Según avanza siente como si reavivara el espíritu de esos paseos, como si Mai estuviera realmente a su lado. Hace unos días, en pleno ataque de añoranza, empezó la M subiendo por Muntaner y luego la fue perfilando en las calles de Gràcia. La A, mucho más entretenida de dibujar, se escondía en las cuestas y pendientes del barrio del Putxet. Ahora le gusta que la I salga de sus pies con esta sencillez vertical y al mismo tiempo con la contundencia de un descenso nocturno, un solo trazo y su nombre estará completo.

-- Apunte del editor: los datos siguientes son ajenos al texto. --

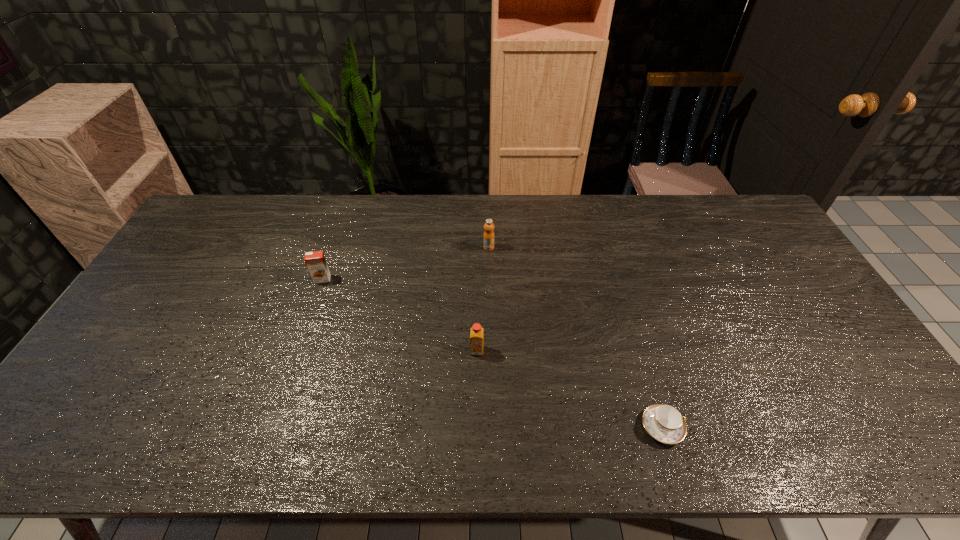 Locate an element on the screen. The width and height of the screenshot is (960, 540). object that can be found as the second closest to the second object from right to left is located at coordinates (315, 261).

At what (x,y) coordinates should I click in order to perform the action: click on orange juice that can be found as the closest to the second orange juice from right to left. Please return your answer as a coordinate pair (x, y). Image resolution: width=960 pixels, height=540 pixels. Looking at the image, I should click on (488, 238).

Locate which orange juice is the closest to the second orange juice from left to right. Please provide its 2D coordinates. Your answer should be formatted as a tuple, i.e. [(x, y)], where the tuple contains the x and y coordinates of a point satisfying the conditions above.

[(488, 238)] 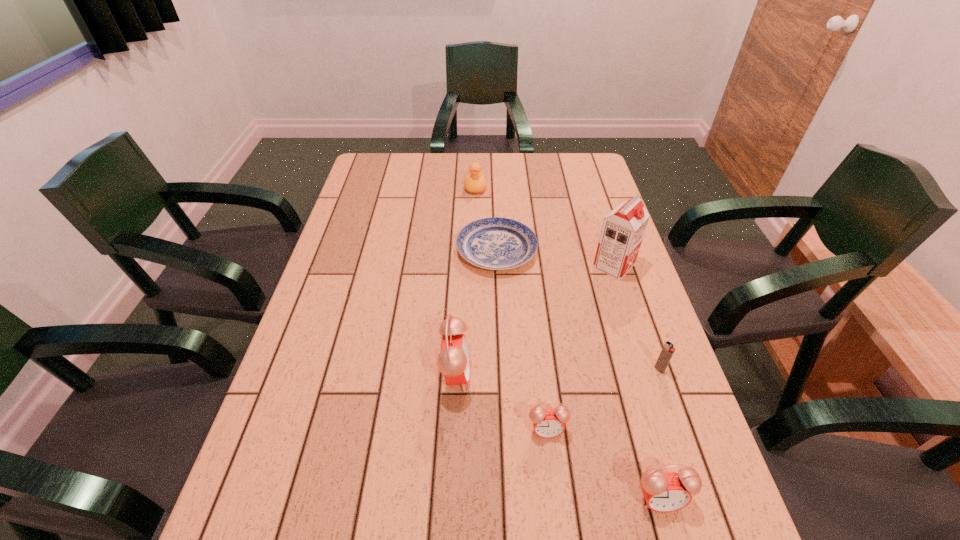 I want to click on free space between the second farthest alarm clock and the leftmost alarm clock, so point(501,402).

Find the location of a particular element. unoccupied area between the tallest object and the shortest object is located at coordinates (555, 258).

Where is `empty location between the shortest object and the second tallest object`? Image resolution: width=960 pixels, height=540 pixels. empty location between the shortest object and the second tallest object is located at coordinates pyautogui.click(x=476, y=313).

The image size is (960, 540). I want to click on free space between the igniter and the tallest alarm clock, so click(558, 372).

Find the location of a particular element. free space between the leftmost alarm clock and the second farthest alarm clock is located at coordinates (501, 402).

Locate an element on the screen. The image size is (960, 540). empty space between the sixth shortest object and the second alarm clock from left to right is located at coordinates (501, 402).

This screenshot has width=960, height=540. In order to click on object that stands as the fourth closest to the second alarm clock from right to left in this screenshot , I will do `click(495, 243)`.

At what (x,y) coordinates should I click in order to perform the action: click on object that is the fifth closest one to the second tallest object. Please return your answer as a coordinate pair (x, y). The image size is (960, 540). Looking at the image, I should click on pyautogui.click(x=668, y=350).

You are a GUI agent. You are given a task and a screenshot of the screen. Output one action in this format:
    pyautogui.click(x=<x>, y=<y>)
    Task: Click on the alarm clock that can be found as the third closest to the shortest object
    The image size is (960, 540).
    Given the screenshot: What is the action you would take?
    pyautogui.click(x=664, y=492)

Identify which alarm clock is the nearest to the duck. Please provide its 2D coordinates. Your answer should be formatted as a tuple, i.e. [(x, y)], where the tuple contains the x and y coordinates of a point satisfying the conditions above.

[(453, 362)] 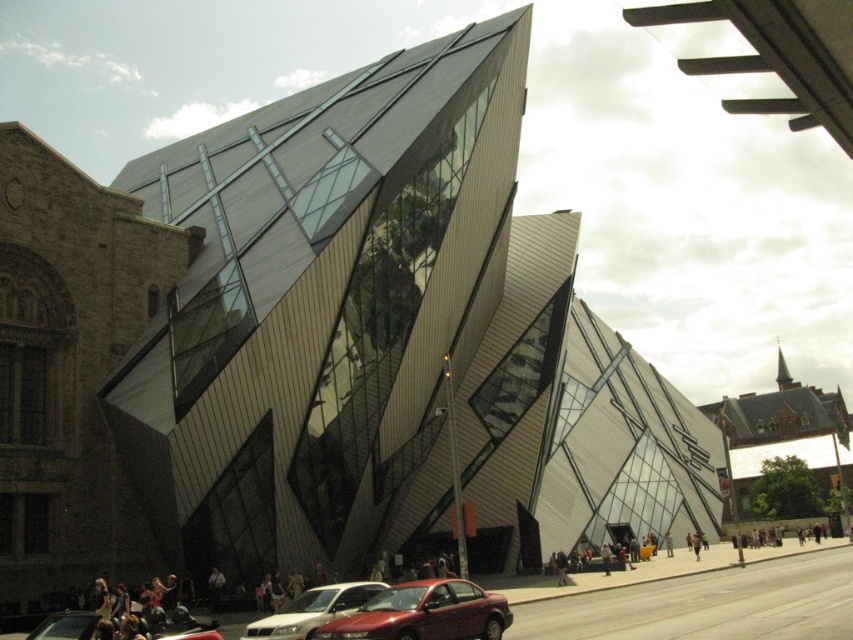 Question: Can you confirm if shiny red sedan at center is positioned below metallic red car at lower center?

Choices:
 (A) yes
 (B) no

Answer: (B)

Question: Which object is the farthest from the metallic red car at lower center?

Choices:
 (A) shiny red sedan at center
 (B) matte white sedan at lower center

Answer: (A)

Question: Which is nearer to the shiny red sedan at center?

Choices:
 (A) metallic red car at lower center
 (B) matte white sedan at lower center

Answer: (B)

Question: Which object is the farthest from the shiny red sedan at center?

Choices:
 (A) metallic red car at lower center
 (B) matte white sedan at lower center

Answer: (A)

Question: Does shiny red sedan at center have a lesser width compared to matte white sedan at lower center?

Choices:
 (A) no
 (B) yes

Answer: (A)

Question: Can you confirm if shiny red sedan at center is bigger than matte white sedan at lower center?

A punto de cruzar la calle Rosselló, ve pasar a Joan de Sagarra, cabizbajo y enfadado con el mundo, o con el barrio, o tal vez escribiendo mentalmente el siguiente artículo en el que se enfadará con el mundo o con el barrio. Tiene pinta de no haber cenado. Sabe que vive por allí porque él mismo lo ha contado en alguno de sus artículos dominicales. Un poco más abajo, en un parque infantil, un niño sube y baja por el tobogán sin parar, como un poseso, mientras una chica se asegura de que no se haga daño cada vez que llega abajo. El niño tiene cuatro o cinco años y se nota que es muy movido. Sus gritos resuenan en la ausencia de tráfico. La chica, que debe de ser la madre, lleva un sari turquesa con bordados plateados que le llega hasta los pies y brilla a la luz de las farolas. La contempla unos segundos —no tendrá más de veinticinco años— sin advertir la menor señal de inquietud por lo tardío de la hora. Los demás niños ya están en casa durmiendo mientras este tiene todo el parque para él solo. Afloja el paso y mira con una pizca de envidia las dos figuras que parecen haberse teletransportado desde un lugar muy lejano y otra hora del día. Unos metros más allá comprende lo que ocurre: al cabo de la calle hay un colmado abierto, un paquistaní, y desde la puerta un hombre sigue los movimientos de madre e hijo. Que se canse el niño, así no tardará en quedarse dormido.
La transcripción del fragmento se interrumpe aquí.